TASK> Working through the entries below, find how many lines include the string "national"; give only that number.

SUPPLIED INFORMATION>

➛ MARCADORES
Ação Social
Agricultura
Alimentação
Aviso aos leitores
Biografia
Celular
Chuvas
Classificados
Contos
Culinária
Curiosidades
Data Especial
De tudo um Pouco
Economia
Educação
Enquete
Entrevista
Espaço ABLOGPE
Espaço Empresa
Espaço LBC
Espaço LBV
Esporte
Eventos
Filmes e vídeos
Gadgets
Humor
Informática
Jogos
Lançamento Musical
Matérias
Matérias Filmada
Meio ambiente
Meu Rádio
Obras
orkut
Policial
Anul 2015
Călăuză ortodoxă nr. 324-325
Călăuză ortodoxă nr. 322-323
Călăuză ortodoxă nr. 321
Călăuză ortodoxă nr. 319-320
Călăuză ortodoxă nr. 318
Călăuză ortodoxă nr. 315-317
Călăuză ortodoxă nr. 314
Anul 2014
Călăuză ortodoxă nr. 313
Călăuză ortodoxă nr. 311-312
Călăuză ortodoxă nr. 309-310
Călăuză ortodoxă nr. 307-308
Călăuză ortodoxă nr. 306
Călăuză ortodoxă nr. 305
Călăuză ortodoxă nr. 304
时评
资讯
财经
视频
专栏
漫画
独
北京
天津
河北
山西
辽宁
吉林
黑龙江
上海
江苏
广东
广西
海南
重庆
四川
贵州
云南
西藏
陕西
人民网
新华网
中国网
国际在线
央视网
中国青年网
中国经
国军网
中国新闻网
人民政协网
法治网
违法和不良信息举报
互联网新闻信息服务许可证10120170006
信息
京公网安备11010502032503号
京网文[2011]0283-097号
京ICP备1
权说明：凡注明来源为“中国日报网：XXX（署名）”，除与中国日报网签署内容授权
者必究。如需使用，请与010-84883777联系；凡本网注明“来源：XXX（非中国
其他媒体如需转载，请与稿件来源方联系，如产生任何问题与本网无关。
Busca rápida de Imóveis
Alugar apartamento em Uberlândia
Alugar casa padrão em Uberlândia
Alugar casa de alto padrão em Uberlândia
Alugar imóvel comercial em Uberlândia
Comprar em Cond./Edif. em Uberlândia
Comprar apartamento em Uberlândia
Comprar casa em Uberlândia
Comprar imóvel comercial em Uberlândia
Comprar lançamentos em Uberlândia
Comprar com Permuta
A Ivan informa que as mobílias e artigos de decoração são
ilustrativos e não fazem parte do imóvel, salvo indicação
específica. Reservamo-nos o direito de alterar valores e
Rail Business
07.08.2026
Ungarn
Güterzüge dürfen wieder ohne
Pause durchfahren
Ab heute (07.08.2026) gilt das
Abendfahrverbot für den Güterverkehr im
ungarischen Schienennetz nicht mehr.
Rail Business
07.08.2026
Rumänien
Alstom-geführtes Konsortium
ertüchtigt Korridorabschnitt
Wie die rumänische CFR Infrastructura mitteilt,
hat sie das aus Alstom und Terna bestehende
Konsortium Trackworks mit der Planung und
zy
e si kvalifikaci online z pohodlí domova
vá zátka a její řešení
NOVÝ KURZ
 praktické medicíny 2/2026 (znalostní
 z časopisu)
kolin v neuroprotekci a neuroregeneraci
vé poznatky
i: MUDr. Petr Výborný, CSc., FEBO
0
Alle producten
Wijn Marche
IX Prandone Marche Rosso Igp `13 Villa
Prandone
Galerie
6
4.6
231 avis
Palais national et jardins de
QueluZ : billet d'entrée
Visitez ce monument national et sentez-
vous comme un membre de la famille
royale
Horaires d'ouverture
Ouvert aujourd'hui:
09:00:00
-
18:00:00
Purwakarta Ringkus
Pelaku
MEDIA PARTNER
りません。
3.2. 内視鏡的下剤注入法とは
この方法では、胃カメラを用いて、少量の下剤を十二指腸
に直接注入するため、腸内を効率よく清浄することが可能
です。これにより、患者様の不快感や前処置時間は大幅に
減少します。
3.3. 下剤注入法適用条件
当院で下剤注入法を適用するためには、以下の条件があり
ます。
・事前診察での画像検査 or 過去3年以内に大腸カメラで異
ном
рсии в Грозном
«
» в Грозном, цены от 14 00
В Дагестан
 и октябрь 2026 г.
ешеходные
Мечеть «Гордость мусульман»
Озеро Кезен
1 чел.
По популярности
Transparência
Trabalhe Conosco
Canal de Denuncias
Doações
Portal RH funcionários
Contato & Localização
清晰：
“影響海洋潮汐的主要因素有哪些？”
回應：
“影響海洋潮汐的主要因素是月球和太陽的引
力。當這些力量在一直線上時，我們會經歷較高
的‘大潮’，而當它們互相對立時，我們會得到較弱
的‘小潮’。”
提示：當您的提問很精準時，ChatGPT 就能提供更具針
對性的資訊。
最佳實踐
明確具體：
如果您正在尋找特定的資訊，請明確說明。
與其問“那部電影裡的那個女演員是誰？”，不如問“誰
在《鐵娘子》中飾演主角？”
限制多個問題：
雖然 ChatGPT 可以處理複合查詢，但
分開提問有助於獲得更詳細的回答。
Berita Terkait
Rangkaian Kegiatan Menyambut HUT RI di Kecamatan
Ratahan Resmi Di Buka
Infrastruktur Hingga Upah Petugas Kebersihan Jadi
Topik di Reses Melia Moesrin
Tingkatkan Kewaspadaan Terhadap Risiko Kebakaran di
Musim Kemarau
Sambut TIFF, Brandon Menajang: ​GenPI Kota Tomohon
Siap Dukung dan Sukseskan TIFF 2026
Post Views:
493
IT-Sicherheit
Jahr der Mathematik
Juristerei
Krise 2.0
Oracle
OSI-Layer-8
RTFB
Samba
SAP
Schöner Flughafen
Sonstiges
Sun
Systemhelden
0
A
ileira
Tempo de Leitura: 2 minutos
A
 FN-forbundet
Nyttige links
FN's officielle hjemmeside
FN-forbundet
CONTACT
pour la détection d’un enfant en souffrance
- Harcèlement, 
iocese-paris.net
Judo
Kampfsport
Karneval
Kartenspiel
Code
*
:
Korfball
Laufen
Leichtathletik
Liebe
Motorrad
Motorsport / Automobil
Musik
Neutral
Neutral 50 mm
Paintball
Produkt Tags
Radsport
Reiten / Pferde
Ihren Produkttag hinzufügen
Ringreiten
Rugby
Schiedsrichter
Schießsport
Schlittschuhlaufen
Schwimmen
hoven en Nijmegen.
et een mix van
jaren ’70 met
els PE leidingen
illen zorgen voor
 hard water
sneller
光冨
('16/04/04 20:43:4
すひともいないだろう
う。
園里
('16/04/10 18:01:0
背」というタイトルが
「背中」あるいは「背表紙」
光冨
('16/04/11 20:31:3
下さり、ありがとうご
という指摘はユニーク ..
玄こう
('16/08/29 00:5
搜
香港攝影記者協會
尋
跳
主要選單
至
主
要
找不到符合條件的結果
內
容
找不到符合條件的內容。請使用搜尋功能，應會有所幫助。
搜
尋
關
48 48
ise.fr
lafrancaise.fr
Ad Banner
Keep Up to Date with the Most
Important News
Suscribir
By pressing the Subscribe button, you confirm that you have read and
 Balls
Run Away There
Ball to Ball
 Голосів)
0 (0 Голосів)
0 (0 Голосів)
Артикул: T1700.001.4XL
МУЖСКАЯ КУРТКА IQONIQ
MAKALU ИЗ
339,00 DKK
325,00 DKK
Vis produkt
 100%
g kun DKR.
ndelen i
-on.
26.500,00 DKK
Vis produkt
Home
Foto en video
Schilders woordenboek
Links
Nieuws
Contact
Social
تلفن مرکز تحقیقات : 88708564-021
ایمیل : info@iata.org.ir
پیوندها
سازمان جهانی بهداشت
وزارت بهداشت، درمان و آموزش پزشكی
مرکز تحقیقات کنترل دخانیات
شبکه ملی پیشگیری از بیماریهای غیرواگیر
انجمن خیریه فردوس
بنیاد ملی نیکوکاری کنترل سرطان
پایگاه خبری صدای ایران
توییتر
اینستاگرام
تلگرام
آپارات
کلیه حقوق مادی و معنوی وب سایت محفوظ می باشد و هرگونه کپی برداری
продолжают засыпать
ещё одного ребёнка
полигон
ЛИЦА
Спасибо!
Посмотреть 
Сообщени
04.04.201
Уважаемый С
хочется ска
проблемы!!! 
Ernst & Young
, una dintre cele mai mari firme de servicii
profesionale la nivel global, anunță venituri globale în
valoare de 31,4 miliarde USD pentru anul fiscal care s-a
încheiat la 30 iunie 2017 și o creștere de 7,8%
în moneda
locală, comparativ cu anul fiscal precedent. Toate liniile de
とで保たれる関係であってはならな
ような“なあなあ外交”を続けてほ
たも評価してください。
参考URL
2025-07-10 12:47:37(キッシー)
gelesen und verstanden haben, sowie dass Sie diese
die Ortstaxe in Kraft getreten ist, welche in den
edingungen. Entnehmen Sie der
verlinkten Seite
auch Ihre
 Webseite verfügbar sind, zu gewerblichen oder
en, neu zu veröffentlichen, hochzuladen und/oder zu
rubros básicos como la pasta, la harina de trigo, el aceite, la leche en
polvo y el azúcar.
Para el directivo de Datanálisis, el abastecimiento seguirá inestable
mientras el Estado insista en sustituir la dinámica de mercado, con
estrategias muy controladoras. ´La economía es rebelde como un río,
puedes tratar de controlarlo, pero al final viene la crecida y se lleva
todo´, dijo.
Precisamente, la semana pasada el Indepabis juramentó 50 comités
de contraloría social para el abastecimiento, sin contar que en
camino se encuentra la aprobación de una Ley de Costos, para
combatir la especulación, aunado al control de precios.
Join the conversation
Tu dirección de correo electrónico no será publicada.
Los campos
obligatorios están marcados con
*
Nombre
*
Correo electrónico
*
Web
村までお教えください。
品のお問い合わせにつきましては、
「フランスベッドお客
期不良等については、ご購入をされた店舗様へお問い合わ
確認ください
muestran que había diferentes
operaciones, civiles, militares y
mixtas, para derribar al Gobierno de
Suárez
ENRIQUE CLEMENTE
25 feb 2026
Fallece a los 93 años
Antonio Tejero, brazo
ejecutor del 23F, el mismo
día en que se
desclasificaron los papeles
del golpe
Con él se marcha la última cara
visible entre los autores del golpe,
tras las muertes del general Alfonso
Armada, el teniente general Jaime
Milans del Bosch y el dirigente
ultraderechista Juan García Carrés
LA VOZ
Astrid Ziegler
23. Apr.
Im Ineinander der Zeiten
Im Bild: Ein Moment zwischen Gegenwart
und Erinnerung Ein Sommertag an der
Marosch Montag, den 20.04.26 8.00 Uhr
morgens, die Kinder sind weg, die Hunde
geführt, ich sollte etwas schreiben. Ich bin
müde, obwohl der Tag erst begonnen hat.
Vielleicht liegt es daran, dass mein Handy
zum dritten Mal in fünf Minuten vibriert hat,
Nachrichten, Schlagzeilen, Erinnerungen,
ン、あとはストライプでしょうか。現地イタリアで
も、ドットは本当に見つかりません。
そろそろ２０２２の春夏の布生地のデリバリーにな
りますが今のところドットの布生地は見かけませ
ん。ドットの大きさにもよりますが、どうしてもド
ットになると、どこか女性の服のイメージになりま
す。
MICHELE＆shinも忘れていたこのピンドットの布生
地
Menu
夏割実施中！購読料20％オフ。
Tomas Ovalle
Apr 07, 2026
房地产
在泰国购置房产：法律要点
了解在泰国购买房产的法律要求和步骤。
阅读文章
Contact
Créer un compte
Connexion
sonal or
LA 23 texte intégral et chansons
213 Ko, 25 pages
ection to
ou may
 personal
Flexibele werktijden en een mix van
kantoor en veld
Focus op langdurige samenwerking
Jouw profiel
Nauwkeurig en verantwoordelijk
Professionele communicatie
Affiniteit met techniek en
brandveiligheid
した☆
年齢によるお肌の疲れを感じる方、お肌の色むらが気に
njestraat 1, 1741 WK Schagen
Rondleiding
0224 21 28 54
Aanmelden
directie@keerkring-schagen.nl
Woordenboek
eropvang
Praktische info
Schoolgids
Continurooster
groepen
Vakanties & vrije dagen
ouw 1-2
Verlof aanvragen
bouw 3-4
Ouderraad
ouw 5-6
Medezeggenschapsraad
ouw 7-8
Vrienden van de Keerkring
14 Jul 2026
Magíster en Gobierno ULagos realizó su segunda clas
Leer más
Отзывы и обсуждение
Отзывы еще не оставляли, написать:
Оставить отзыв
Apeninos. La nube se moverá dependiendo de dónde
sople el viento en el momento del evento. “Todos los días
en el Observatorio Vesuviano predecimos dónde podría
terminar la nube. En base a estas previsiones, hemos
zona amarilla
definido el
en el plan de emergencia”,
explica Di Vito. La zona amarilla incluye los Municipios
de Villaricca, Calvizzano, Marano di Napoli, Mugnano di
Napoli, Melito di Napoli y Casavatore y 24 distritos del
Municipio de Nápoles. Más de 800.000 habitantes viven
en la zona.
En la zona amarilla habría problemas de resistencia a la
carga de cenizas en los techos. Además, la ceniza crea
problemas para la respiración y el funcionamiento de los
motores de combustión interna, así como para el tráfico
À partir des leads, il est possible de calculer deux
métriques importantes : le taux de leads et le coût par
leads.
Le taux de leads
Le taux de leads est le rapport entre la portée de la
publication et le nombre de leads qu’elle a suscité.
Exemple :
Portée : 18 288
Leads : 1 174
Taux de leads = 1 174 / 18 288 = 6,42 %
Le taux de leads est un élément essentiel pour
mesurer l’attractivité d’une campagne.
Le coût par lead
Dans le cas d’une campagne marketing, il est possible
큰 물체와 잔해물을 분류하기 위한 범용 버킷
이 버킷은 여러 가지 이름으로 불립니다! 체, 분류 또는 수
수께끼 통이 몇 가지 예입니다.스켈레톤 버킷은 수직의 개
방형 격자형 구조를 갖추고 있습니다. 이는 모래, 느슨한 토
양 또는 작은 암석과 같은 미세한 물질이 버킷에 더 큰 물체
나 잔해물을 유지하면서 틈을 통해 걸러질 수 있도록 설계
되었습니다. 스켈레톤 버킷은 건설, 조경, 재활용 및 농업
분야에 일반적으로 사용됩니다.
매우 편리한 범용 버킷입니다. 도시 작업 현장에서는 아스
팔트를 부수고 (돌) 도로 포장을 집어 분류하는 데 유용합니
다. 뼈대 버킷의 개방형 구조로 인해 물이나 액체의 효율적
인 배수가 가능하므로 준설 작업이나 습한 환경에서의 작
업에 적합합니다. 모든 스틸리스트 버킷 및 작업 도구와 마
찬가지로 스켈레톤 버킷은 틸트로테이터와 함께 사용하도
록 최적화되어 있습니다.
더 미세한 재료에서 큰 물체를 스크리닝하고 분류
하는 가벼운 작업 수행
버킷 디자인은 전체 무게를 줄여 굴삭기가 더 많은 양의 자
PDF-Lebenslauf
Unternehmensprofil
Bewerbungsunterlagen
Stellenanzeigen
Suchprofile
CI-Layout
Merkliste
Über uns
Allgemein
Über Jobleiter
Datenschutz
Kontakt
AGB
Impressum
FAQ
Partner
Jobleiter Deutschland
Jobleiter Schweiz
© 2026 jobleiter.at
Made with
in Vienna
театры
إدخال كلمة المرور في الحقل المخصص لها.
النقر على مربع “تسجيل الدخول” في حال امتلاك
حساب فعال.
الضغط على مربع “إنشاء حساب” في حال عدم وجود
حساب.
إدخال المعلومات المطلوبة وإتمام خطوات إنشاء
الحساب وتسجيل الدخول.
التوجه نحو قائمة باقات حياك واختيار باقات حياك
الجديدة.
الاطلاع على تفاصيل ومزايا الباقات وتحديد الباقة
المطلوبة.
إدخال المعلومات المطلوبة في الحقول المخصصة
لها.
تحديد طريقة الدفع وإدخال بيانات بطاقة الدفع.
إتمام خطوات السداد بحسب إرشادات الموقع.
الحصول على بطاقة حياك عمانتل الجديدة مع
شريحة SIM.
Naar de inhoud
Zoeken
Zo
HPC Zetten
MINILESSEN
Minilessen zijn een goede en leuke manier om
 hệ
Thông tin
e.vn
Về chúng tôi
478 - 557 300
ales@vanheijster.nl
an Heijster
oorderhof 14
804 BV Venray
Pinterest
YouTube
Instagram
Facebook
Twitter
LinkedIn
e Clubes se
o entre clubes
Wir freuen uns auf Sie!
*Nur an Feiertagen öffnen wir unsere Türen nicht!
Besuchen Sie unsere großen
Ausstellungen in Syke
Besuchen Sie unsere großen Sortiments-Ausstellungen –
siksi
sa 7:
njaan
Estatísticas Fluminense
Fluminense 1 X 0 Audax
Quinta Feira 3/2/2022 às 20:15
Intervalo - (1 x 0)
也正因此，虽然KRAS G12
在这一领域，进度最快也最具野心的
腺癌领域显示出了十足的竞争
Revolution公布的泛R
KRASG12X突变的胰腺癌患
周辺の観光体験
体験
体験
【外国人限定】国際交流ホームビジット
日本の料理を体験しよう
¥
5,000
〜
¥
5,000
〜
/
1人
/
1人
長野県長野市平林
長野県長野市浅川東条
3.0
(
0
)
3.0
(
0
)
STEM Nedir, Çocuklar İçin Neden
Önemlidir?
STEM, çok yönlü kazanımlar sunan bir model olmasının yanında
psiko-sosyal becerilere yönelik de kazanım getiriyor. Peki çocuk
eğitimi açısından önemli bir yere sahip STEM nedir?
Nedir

ANSWER FOR THE TASK> 2